いや、僕だけではない。全員の頭上に浮遊していた『ダンカメ(配信カメラ)』が、一斉にバチバチと火花を散らし始めたのだ。
「え……? ダンカメの様子が……」
サクラさんが不安げに見上げる。
【賢神ソフィア】:レン! 聞こえるか! この階層はマズイ! 空間の位相が――ザザッ……!
【戦神アレス】:空間の断絶……! 塔が、我々の干渉を――ピーッ!!
【冥王ハデス】:気をつけろ、ここは『深淵』の領域に近……ザザザザザッ!!
神々の焦燥に満ちた声が、激しいノイズにかき消されていく。
そして。
ガシャンッ!!
という無機質な音と共に、空中に浮遊していた六つのダンカメが、完全に機能を停止し、ただの鉄の塊となってアスファルトの上に墜落した。
「……ダンカメが、落ちた?」
僕は墜落したカメラを拾い上げる。レンズは真っ黒に濁り、魔力による通信機能が完全に死滅していた。

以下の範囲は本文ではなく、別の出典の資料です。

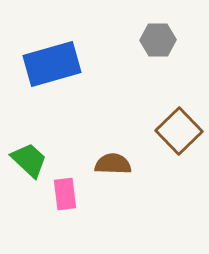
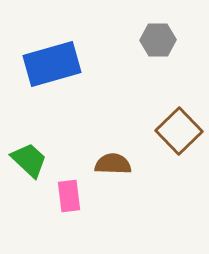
pink rectangle: moved 4 px right, 2 px down
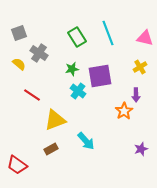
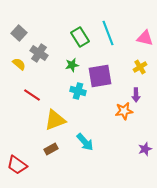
gray square: rotated 28 degrees counterclockwise
green rectangle: moved 3 px right
green star: moved 4 px up
cyan cross: rotated 21 degrees counterclockwise
orange star: rotated 24 degrees clockwise
cyan arrow: moved 1 px left, 1 px down
purple star: moved 4 px right
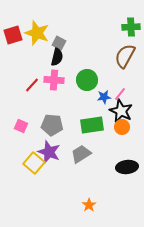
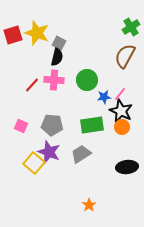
green cross: rotated 30 degrees counterclockwise
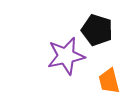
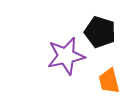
black pentagon: moved 3 px right, 2 px down
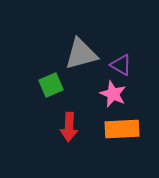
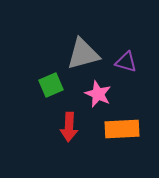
gray triangle: moved 2 px right
purple triangle: moved 5 px right, 3 px up; rotated 15 degrees counterclockwise
pink star: moved 15 px left
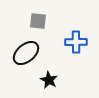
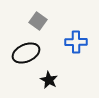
gray square: rotated 30 degrees clockwise
black ellipse: rotated 16 degrees clockwise
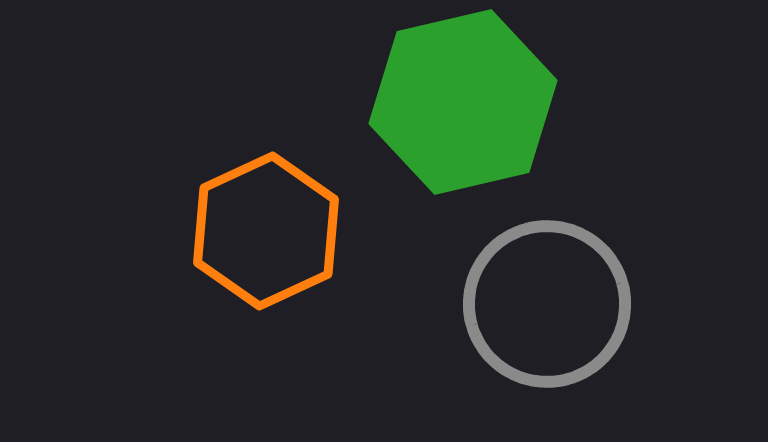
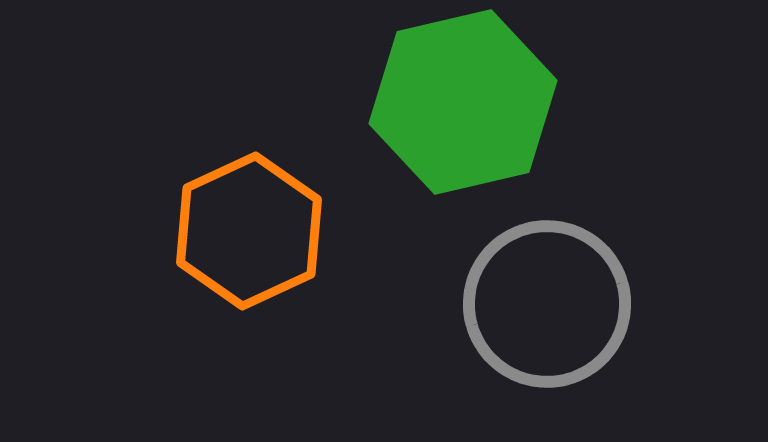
orange hexagon: moved 17 px left
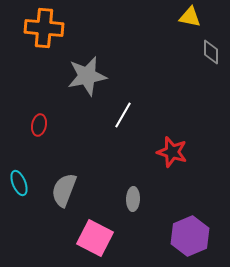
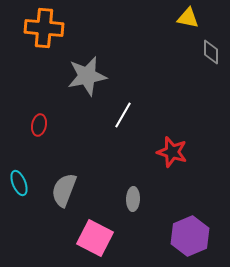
yellow triangle: moved 2 px left, 1 px down
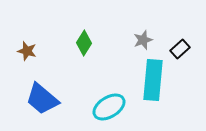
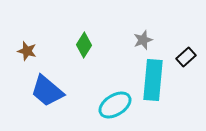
green diamond: moved 2 px down
black rectangle: moved 6 px right, 8 px down
blue trapezoid: moved 5 px right, 8 px up
cyan ellipse: moved 6 px right, 2 px up
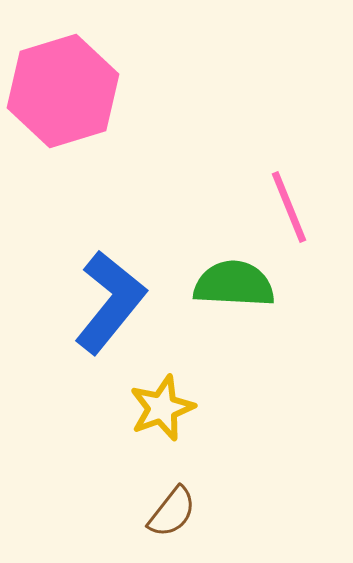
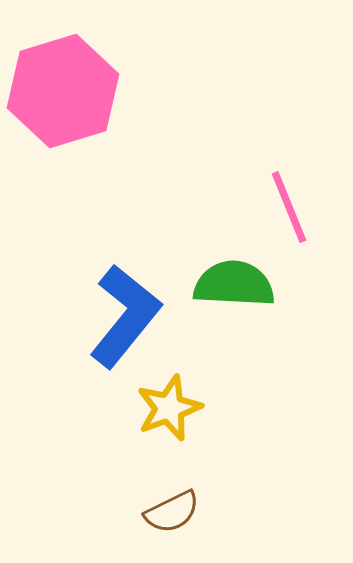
blue L-shape: moved 15 px right, 14 px down
yellow star: moved 7 px right
brown semicircle: rotated 26 degrees clockwise
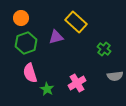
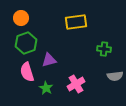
yellow rectangle: rotated 50 degrees counterclockwise
purple triangle: moved 7 px left, 23 px down
green cross: rotated 32 degrees counterclockwise
pink semicircle: moved 3 px left, 1 px up
pink cross: moved 1 px left, 1 px down
green star: moved 1 px left, 1 px up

「おいおい、冗談だろ……? 神様たちの配信が切れたってのか?」
レオンさんの顔から、いつもの豪快な笑みが消え去った。
「……通信障害というレベルではありませんわ。神々の次元と私たちを繋ぐ『回線そのもの』が、強引に切断されました」
シャルロットさんが、青ざめた顔で空間の魔力波長を探る。
神の不在。
それはつまり、致死性のトラップに対する『ソフィアの絶対的な解答』も、強敵に対する『アレスのバフ(加護)』も、もう一切得られないことを意味していた。
全滅の危機に陥っても、誰も助けてはくれない。僕たちは完全に、この悪意に満ちた無音の虚構都市に孤立したのだ。
「……うろたえるな」
九条さんが、静かに、だが鋭い声で場を制した。
「今までが過保護すぎただけだ。我々六人の力があれば、神の助言などなくとも突破できる。……そうだろ、神代」
「……はい。警戒を最大レベルに引き上げましょう。背中を合わせ、絶対に散開しないでください」
僕は剣を抜き、雨に濡れるのも構わず、ゆっくりと交差点の中央へと歩を進めた。
ザァァァァァァ……。
雨音だけが響く都市。魔物の気配は一切ない。
それが逆に、得体の知れない恐怖を煽る。
十分ほど歩き、ビル群の谷間に入った時だった。
――ジリリリリリリリリリリリリッ!!!
突然、静寂を切り裂くようなけたたましいベルの音が鳴り響いた。
音源は、道路の脇に設置されていた『古い緑色の公衆電話』だった。
「公衆電話が、鳴っている……?」
サクラさんがビクッと肩を震わせる。
「罠の可能性が高い。無視しろ」
アーサーさんが警告するが、電話のベルは僕たちの神経を逆撫でするように、狂ったような音量で鳴り続けていた。